Because The Internet
Childish Gambino
Dans le monde de l’athlétisme, on vénère les sprinters, ces machines de guerre qui dictent leur loi en moins de dix secondes chrono. Une belle bande d’éjaculateurs précoces qui carburent à l’esbroufe. Par contre, on n’a que peu d’égards pour ces vrais partisans du bel effort que sont les décathloniens. Des mecs qui ne brillent véritablement dans aucune des dix disciplines (en tout cas pas assez pour aller titiller les spécialistes), mais dont la prestation prise dans son ensemble est d’une telle exigence qu’elle mériterait un peu plus d’éloges. Et si à peu près tout le monde dans le rap jeu américain se rêve en Usain Bolt, un Childish Gambino s’amuse comme un petit fou dans son rôle de décathlonien désabusé. En effet, quand il ne revêt pas son costume de emcee, le bogoss de L.A. joue les scénaristes dans 30 Rock, donne dans le stand up ou apparaît dans des séries US de qualité – Community qu’il vient de quitter, ou l’improbable boyfriend républicain de Lena Dunham dans Girls.

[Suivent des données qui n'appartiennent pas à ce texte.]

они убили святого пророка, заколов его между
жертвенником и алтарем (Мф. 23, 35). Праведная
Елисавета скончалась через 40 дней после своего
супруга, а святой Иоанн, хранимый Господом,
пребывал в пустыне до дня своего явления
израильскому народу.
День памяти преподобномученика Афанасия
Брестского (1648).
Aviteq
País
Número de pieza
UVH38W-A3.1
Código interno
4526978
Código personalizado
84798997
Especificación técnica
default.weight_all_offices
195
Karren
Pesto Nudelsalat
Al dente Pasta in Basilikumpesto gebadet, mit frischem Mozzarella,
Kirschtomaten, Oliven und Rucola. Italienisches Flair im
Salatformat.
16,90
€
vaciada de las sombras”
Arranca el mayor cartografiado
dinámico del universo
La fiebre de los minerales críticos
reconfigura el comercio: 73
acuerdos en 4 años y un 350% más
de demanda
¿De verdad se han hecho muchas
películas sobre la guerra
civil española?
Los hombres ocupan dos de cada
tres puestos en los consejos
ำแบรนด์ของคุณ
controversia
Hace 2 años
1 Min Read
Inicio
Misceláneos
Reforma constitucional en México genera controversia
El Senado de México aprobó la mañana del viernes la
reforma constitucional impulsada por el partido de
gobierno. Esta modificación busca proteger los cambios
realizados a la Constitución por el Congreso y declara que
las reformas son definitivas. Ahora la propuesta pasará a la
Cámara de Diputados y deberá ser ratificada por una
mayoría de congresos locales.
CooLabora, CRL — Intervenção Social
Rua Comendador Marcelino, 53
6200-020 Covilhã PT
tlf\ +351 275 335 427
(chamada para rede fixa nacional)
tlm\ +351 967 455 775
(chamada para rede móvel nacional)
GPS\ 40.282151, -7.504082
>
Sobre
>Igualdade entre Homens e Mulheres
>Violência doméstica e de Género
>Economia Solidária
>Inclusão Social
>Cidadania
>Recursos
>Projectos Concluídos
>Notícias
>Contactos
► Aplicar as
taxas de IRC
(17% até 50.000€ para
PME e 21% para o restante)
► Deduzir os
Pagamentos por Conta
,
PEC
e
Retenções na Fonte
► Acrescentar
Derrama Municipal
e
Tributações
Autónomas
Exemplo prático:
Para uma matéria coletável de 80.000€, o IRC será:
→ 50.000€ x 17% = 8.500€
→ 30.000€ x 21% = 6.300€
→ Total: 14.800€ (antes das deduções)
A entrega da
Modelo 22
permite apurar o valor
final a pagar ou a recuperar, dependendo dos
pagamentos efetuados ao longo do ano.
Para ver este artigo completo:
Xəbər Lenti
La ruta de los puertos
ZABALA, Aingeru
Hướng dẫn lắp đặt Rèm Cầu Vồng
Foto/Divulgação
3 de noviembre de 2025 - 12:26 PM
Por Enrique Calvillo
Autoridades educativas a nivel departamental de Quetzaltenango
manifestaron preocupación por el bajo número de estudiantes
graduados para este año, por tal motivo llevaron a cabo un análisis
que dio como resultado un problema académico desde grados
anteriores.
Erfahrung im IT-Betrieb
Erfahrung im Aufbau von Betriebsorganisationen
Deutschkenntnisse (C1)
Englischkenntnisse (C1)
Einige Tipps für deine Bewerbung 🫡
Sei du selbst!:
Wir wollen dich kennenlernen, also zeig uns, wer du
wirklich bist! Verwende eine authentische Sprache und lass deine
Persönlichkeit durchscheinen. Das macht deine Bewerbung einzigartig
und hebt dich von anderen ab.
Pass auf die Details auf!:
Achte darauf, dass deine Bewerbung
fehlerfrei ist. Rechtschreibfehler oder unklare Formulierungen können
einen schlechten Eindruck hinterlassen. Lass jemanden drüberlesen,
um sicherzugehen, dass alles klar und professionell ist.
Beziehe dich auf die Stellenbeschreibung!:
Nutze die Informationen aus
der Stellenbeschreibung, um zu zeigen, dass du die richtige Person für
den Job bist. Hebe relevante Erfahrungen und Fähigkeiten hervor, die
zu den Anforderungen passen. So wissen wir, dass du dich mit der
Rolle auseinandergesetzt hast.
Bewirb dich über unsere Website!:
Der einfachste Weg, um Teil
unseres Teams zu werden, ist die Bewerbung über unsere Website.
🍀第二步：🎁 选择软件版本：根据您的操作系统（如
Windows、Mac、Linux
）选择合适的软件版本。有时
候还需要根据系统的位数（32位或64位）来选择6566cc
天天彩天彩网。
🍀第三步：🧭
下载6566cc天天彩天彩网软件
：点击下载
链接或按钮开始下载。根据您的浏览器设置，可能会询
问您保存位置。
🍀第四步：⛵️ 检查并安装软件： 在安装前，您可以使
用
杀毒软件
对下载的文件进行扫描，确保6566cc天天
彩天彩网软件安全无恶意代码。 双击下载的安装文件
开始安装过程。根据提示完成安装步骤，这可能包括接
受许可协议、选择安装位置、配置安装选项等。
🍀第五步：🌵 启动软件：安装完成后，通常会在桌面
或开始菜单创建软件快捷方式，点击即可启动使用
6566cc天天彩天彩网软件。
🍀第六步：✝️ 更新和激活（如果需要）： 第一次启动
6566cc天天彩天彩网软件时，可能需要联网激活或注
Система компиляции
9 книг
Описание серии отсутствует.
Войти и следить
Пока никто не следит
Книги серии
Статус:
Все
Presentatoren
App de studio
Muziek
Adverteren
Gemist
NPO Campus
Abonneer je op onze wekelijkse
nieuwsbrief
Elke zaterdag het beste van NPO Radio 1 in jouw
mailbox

Un vrai 4x4 de l’entertainment comme on n’en fait pas assez.
Malgré un premier album Camp souvent démonté par la critique, Donald Glover s’est construit une fan base très solide – il faut dire que ses premières compositions ne manquaient pas d’arguments à faire valoir, même si les ressemblances avec Lil Wayne étaient souvent un peu trop évidentes. Aujourd’hui, c’est tout auréolé d’une monstre crédibilité que l’Américain nous pond un deuxième disque dont le seul titre donne envie d’y jeter une oreille très attentive. Première constatation: c’est long. Une petite vingtaine de titres pour une heure de son – ce qui semble être un défaut récurrent des grosses sorties hip hop, incapables de faire le tri entre titres essentiels et remplissage. Après, ce n’est pas parce que c’est long, que ce n’est pas bon. Et sur Because The Internet, il y a de quoi y trouver son compte pour peu qu’on aime ce hip hop de gentils garçons qui ne prennent pas les femmes pour des biatches juste bonnes à leur sucer les boules et leur servir du Cristal. Un rap qui fait clairement les yeux doux à Drake et à l’omnipotente communauté hipster, un disque plein de sensibilité, en forme de psychothérapie, et agrémenté d’invités dont les seuls noms renvoient à des images de coolitude ou des brochures promotionnelles pour Urban Outfiters – le rookie Chance The Rapper, le crooner Miguel, l’exaspérante Azealia Banks, le bassite Thundercat ou le Suédois Ludovin, producteur du disque de HAIM. Y’a même Macklemore, présent sur l’un des tous meilleurs titres du disque, « Earth, The Oldest Computer (Last Night) »
En somme, Because The Internet est un disque qui va avant tout parler à ces gens qui n’écoutent du rap que parce qu’on en parle sur Pitchfork ou Stereogum,. Ce deuxième disque de Childish Gambino, c’est le genre d’objet auquel on a presque envie d’associer le qualificatif ‘pop’ avant de parler de hip hop. Un objet taillé sur mesure pour son époque. Pourtant, ce n’est pas un mauvais disque. Loin de là. On y trouve même un bon paquet de titres assez impeccables, sur lesquels s’exprime un artiste amateur de storytelling, qui a vraiment envie de prouver qu’il s’est donné les moyens de ses ambitions. Le pari est risqué, mais régulièrement réussi, même si l’essai aurait été réellement transformé si Because The Internet avait été raboté d’un bon quart d’heure. Mais voilà, on sait le décathlonien généreux dans l’effort. Et si les sprinteurs du rap game US n’ont pas trop de soucis à se faire à l’heure actuelle, si Childish Gambino venait un jour à prendre quelque peu ses distances par rapports aux courants dominants de son époque, on pourrait bien trouver en lui un grand artiste. Et un concurrent redoutable.